Legitimo, original e e3xcelente poeta, não há duvida. Seja delineando o cenário
onde fará ressurgir seus heróis, seja cantando-os em seus feitos transbordantes
de audácia e intrepidez, ou seja, principalmente, evocando a alma da terra paulista
nas suas mais doces paisagens e suas mais caras tradições, a poesia de Cepelos
se impõe, penetra imediatamente na sensibilidade do leitor, conquista-lhe segura e
perdurável simpatia. Reparem como ele, debruçado às margens do centenário
Tietê, desabafa-se em confidências ao velho rio que tantas confidências já ouviu
de poetas que aqui viveram:

“De tarde, quando o sol poucos brilhos expande,


Sozinho, a meditar em tanto não sei quê,
Tomo o rumo da Luz, vou até a Ponte Grande,
Afim de conversar com o meu velho Tietê...

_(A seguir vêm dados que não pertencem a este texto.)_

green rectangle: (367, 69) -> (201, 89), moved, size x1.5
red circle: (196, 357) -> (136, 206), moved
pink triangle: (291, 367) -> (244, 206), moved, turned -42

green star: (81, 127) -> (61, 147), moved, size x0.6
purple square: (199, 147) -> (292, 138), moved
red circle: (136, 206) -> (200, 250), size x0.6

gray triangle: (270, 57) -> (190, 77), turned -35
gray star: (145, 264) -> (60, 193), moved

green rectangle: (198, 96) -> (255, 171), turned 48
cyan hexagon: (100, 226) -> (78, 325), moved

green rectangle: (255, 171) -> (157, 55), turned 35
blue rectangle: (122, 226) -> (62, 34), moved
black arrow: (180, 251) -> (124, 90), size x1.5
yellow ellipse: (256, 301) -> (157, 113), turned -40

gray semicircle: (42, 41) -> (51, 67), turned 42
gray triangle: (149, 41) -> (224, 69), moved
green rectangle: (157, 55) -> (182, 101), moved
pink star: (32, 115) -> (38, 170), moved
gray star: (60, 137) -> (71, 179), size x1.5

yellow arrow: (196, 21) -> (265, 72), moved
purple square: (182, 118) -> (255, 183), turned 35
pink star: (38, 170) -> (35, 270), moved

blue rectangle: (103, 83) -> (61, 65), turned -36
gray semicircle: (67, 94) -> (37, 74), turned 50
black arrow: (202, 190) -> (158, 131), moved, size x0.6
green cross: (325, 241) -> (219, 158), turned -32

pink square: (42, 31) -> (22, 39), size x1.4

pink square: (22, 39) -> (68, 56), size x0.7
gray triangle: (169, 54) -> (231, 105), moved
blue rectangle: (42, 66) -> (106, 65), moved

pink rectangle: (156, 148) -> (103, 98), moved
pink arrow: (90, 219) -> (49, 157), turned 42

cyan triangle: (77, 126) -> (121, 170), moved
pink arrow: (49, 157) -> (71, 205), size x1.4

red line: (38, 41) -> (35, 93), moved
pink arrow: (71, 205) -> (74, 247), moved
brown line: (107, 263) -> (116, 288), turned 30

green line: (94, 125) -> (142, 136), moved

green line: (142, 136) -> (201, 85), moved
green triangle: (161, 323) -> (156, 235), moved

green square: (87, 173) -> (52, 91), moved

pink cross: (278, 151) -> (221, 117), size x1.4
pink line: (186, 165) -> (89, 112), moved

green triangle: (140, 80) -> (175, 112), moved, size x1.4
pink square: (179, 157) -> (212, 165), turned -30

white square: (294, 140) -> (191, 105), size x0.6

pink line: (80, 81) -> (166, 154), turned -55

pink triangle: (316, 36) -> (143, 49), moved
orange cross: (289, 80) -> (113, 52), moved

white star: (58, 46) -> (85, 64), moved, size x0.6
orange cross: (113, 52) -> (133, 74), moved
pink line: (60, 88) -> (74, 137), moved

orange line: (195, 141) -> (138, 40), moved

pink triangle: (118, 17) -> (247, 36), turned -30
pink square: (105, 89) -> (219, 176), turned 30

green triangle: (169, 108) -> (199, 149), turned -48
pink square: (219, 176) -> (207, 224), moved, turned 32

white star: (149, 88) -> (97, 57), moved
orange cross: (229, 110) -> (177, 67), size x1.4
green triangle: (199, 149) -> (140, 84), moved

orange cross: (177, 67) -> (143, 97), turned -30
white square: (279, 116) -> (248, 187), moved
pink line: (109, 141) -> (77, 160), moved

A cabeça recosto e, por cima da grade,


Vejo as águas em todo seu largo trajeto;
Então ele me conta a história da Cidade,
Como um velho guerreiro a distrair o neto...

Cofiando lentamente a barba de cem anos,


O bom velho me conta essa história, e também
Fala dos tempos de hoje e de seus desenganos
Mas não fica zangado e não xinga ninguém.

Refere-se às monções que ele, soberbamente


Tantas vezes levou, na faina das conquistas,
Escutando pulsar o coração valente
Daquela geração de valentes paulistas!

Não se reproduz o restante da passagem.